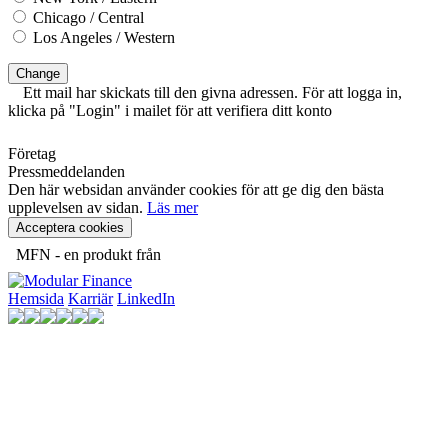
Chicago / Central
Los Angeles / Western
Change
Ett mail har skickats till den givna adressen. För att logga in,
klicka på "Login" i mailet för att verifiera ditt konto
Företag
Pressmeddelanden
Den här websidan använder cookies för att ge dig den bästa
upplevelsen av sidan.
Läs mer
Acceptera cookies
MFN - en produkt från
Hemsida
Karriär
LinkedIn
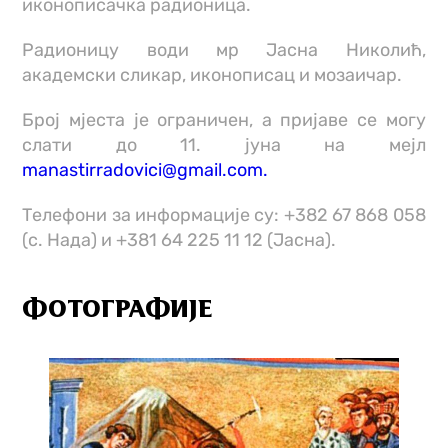
иконописачка радионица.
Радионицу води мр Јасна Николић,
академски сликар, иконописац и мозаичар.
Број мјеста је ограничен, а пријаве се могу
слати до 11. јуна на мејл
manastirradovici@gmail.com.
Телефони за информације су: +382 67 868 058
(с. Нада) и +381 64 225 11 12 (Јасна).
ФОТОГРАФИЈЕ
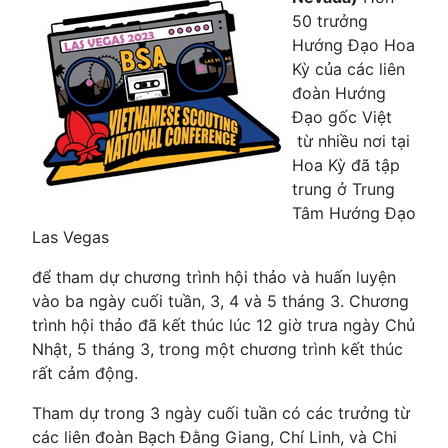
50 trưởng
Hướng Đạo Hoa
Kỳ của các liên
đoàn Hướng
Đạo gốc Việt
từ nhiều nơi tại
Hoa Kỳ đã tập
trung ở Trung
Tâm Hướng Đạo
Las Vegas
để tham dự chương trình hội thảo và huấn luyện
vào ba ngày cuối tuần, 3, 4 và 5 tháng 3. Chương
trình hội thảo đã kết thúc lúc 12 giờ trưa ngày Chủ
Nhật, 5 tháng 3, trong một chương trình kết thúc
rất cảm động.
Tham dự trong 3 ngày cuối tuần có các trưởng từ
các liên đoàn Bạch Đằng Giang, Chí Linh, và Chi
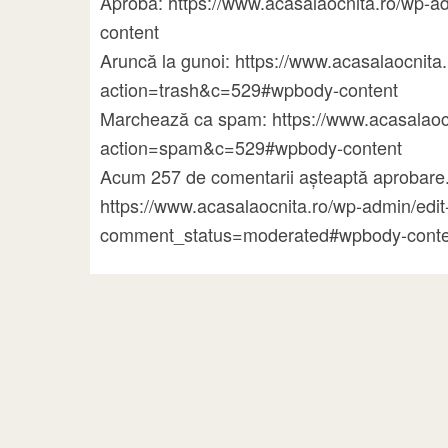
Aprobă: https://www.acasalaocnita.ro/wp
content
Aruncă la gunoi: https://www.acasalaocni
action=trash&c=529#wpbody-content
Marchează ca spam: https://www.acasalao
action=spam&c=529#wpbody-content
Acum 257 de comentarii așteaptă aprobare.
https://www.acasalaocnita.ro/wp-admin/ed
comment_status=moderated#wpbody-conte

....

**PROMPT**. Quote the full listing above word for word; exclude every picture from the copy.

**ANSWER AREA**.
Chicago / Central
Los Angeles / Western
Change
Ett mail har skickats till den givna adressen. För att logga in,
klicka på "Login" i mailet för att verifiera ditt konto
Företag
Pressmeddelanden
Den här websidan använder cookies för att ge dig den bästa
upplevelsen av sidan.
Läs mer
Acceptera cookies
MFN - en produkt från
Hemsida
Karriär
LinkedIn
иконописачка радионица.
Радионицу води мр Јасна Николић,
академски сликар, иконописац и мозаичар.
Број мјеста је ограничен, а пријаве се могу
слати до 11. јуна на мејл
manastirradovici@gmail.com.
Телефони за информације су: +382 67 868 058
(с. Нада) и +381 64 225 11 12 (Јасна).
ФОТОГРАФИЈЕ
50 trưởng
Hướng Đạo Hoa
Kỳ của các liên
đoàn Hướng
Đạo gốc Việt
từ nhiều nơi tại
Hoa Kỳ đã tập
trung ở Trung
Tâm Hướng Đạo
Las Vegas
để tham dự chương trình hội thảo và huấn luyện
vào ba ngày cuối tuần, 3, 4 và 5 tháng 3. Chương
trình hội thảo đã kết thúc lúc 12 giờ trưa ngày Chủ
Nhật, 5 tháng 3, trong một chương trình kết thúc
rất cảm động.
Tham dự trong 3 ngày cuối tuần có các trưởng từ
các liên đoàn Bạch Đằng Giang, Chí Linh, và Chi
Aprobă: https://www.acasalaocnita.ro/wp
content
Aruncă la gunoi: https://www.acasalaocni
action=trash&c=529#wpbody-content
Marchează ca spam: https://www.acasalao
action=spam&c=529#wpbody-content
Acum 257 de comentarii așteaptă aprobare.
https://www.acasalaocnita.ro/wp-admin/ed
comment_status=moderated#wpbody-conte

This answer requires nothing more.